INSTRUCTIONS TO FOLLOW →
Repeat exactly the lines running from the first line of the data to the line containing "Music Software", both ends included, and nothing else; drop the pictures.

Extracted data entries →
◇ ◇ ◇

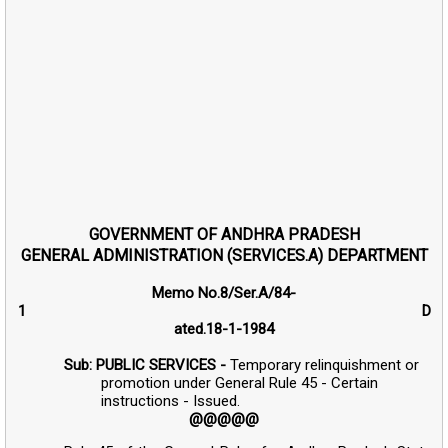
GOVERNMENT OF ANDHRA PRADESH
GENERAL ADMINISTRATION (SERVICES.A) DEPARTMENT
Memo No.8/Ser.A/84-
1 D
ated.18-1-1984
Sub: PUBLIC SERVICES -
Temporary relinquishment or
promotion under General Rule 45 - Certain
instructions - Issued.
@@@@@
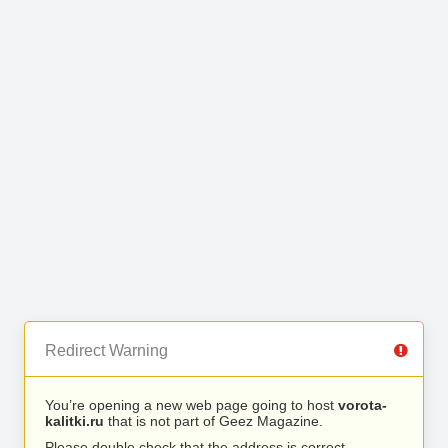
Redirect Warning
You’re opening a new web page going to host
vorota-
kalitki.ru
that is not part of Geez Magazine.
Please double check that the address is correct.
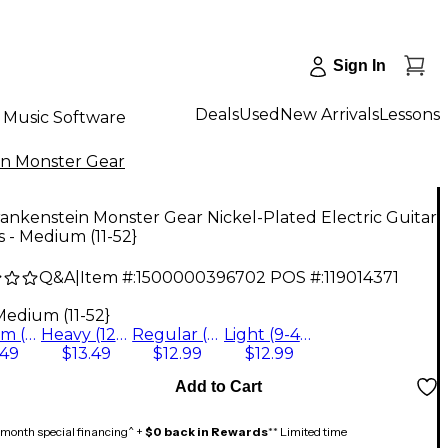
Sign In
Deals
Used
New Arrivals
Lessons
Music Software
in Monster Gear
ankenstein Monster Gear Nickel-Plated Electric Guitar
s - Medium (11-52}
Q&A
|
Item #:
1500000396702
POS #:
119014371
Medium (11-52}
Medium (11-52}
Heavy (12-60)
Regular (10-46)
Light (9-42)
.49
$13.49
$12.99
$12.99
Add to Cart
month special financing^ +
$0 back in Rewards
** Limited time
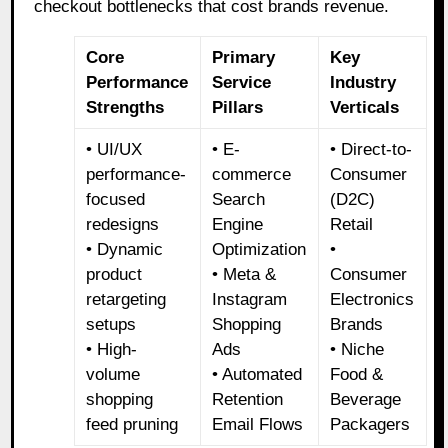
checkout bottlenecks that cost brands revenue.
Core
Primary
Key
Performance
Service
Industry
Strengths
Pillars
Verticals
• UI/UX
• E-
• Direct-to-
performance-
commerce
Consumer
focused
Search
(D2C)
redesigns
Engine
Retail
• Dynamic
Optimization
•
product
• Meta &
Consumer
retargeting
Instagram
Electronics
setups
Shopping
Brands
• High-
Ads
• Niche
volume
• Automated
Food &
shopping
Retention
Beverage
feed pruning
Email Flows
Packagers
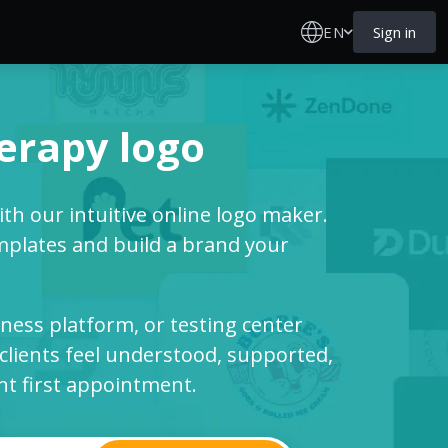
EN
Sign in
erapy logo
th our intuitive online logo maker.
mplates and build a brand your
llness platform, or testing center
clients feel understood, supported,
nt first appointment.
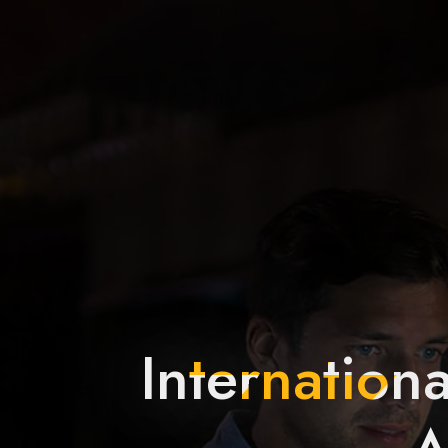
Internationa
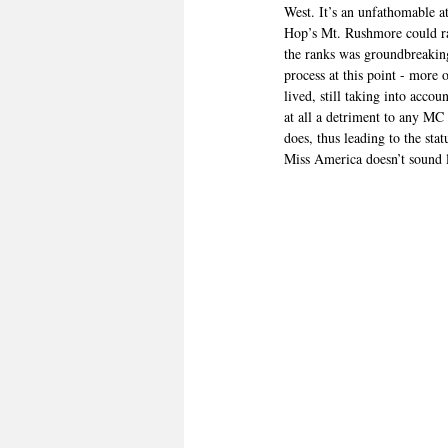
West. It’s an unfathomable a
Hop’s Mt. Rushmore could rap
the ranks was groundbreaking 
process at this point - more 
lived, still taking into accou
at all a detriment to any MC
does, thus leading to the sta
Miss America doesn’t sound l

◇ ◇ ◇

PROBLEM SOLUTION →
GOVERNMENT OF ANDHRA PRADESH
GENERAL ADMINISTRATION (SERVICES.A) DEPARTMENT
Memo No.8/Ser.A/84-
1 D
ated.18-1-1984
Sub: PUBLIC SERVICES -
Temporary relinquishment or
promotion under General Rule 45 - Certain
instructions - Issued.
@@@@@
Redirect Warning
You’re opening a new web page going to host
vorota-
kalitki.ru
that is not part of Geez Magazine.
Please double check that the address is correct.
Sign In
Deals
Used
New Arrivals
Lessons
Music Software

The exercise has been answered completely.